House of Representatives
Office of Program Research
This analysis was prepared by non-partisan legislative staff for the use of legislative members in their deliberations. This analysis is not a part of the legislation nor does it constitute a statement of legislative intent.
Brief Description: Changing the definition of labor hours for the purposes of the apprenticeship utilization statute.
Sponsors: Representatives Senn, Clibborn, Walsh and Ormsby.
Hearing Date: 2/2/15
Staff: Trudes Tango (786-7384).
Generally, public works projects that are estimated to cost $1 million or more must require that at least 15 percent of the labor hours be performed by apprentices enrolled in approved apprenticeship training programs.
"Labor hours" is defined as the total hours of workers receiving an hourly wage who are directly employed "on the site" of the public works project.
Some awarding agencies have looked to federal law for guidance on interpreting the phrase "on the site" of the project.
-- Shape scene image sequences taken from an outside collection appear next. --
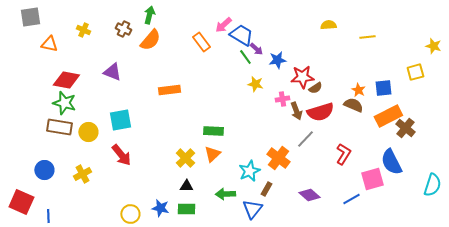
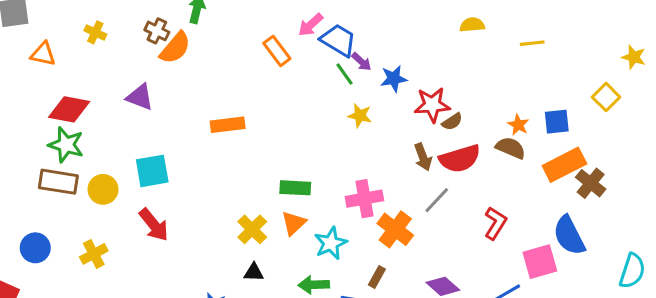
orange semicircle: (150, 40) -> (175, 48), moved
yellow square: (415, 72) -> (606, 97), turned -30
pink cross: (282, 99) -> (364, 199), moved, size x1.6
cyan star: (249, 171) -> (331, 243), moved

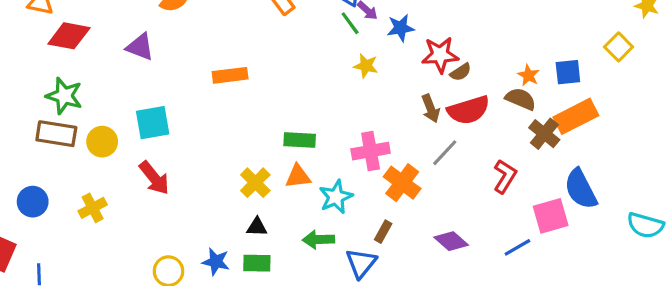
red diamond: (69, 109) -> (69, 36), moved
brown cross: (591, 183) -> (544, 134), moved
orange triangle: (294, 223) -> (298, 176), turned 36
cyan semicircle: (632, 271) -> (645, 225), turned 88

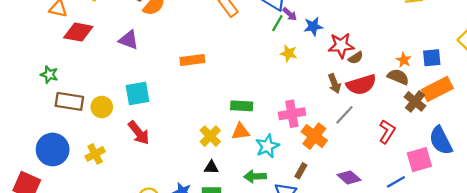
green line: (350, 23) -> (277, 23), turned 66
green star: (64, 96) -> (49, 75), moved, size x0.7
blue circle: (33, 202) -> (53, 149), size x1.5

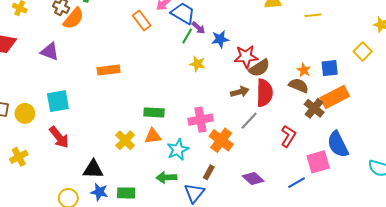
brown semicircle: (356, 58) -> (259, 68), size x1.5
brown arrow: (334, 84) -> (240, 92), turned -84
red semicircle: (361, 85) -> (265, 93), turned -72
black triangle: (211, 167) -> (93, 169), moved, size x1.5

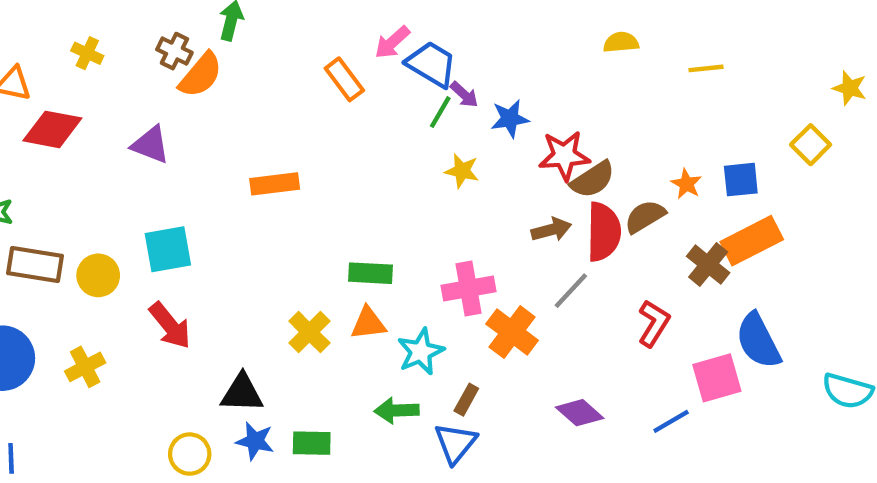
brown semicircle: (299, 86) -> (645, 217), moved, turned -54
brown rectangle: (209, 172) -> (466, 400), moved

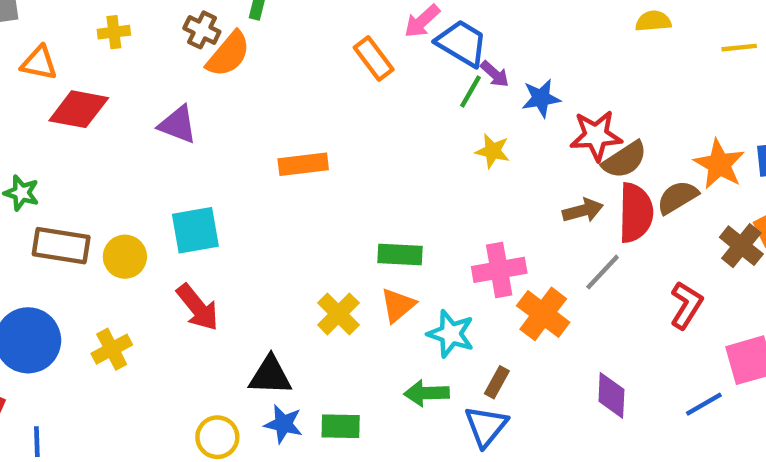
yellow cross: (87, 53) -> (114, 32), turned -32
orange star: (686, 184) -> (719, 164), size x1.6
orange triangle: (368, 323) -> (398, 305), turned -33
cyan star: (421, 352) -> (451, 334), turned -30
purple diamond: (580, 413) -> (611, 395), turned 51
Under the Davis-Bacon Act (the federal law that requires prevailing wages be paid on federally-funded public works projects) the term "on the site" of the work means, generally, the physical place where the building or work called for in the contract will remain, and any other site where a significant portion of the building or work is constructed, provided that such site is established specifically for the performance of the contract or project.
Washington's prevailing wage laws, require that laborers "upon" the public works project must be paid prevailing wages. The prevailing wage law has been interpreted to extend beyond work performed directly on the site of the project.
Summary of Bill:
The definition of "labor hours" in the apprenticeship utilization statutes is changed to mean the total hours of workers employed "upon" (rather than on the site of) the project.
Fiscal Note: Not requested.
Effective Date: The bill takes effect 90 days after adjournment of the session in which the bill is passed.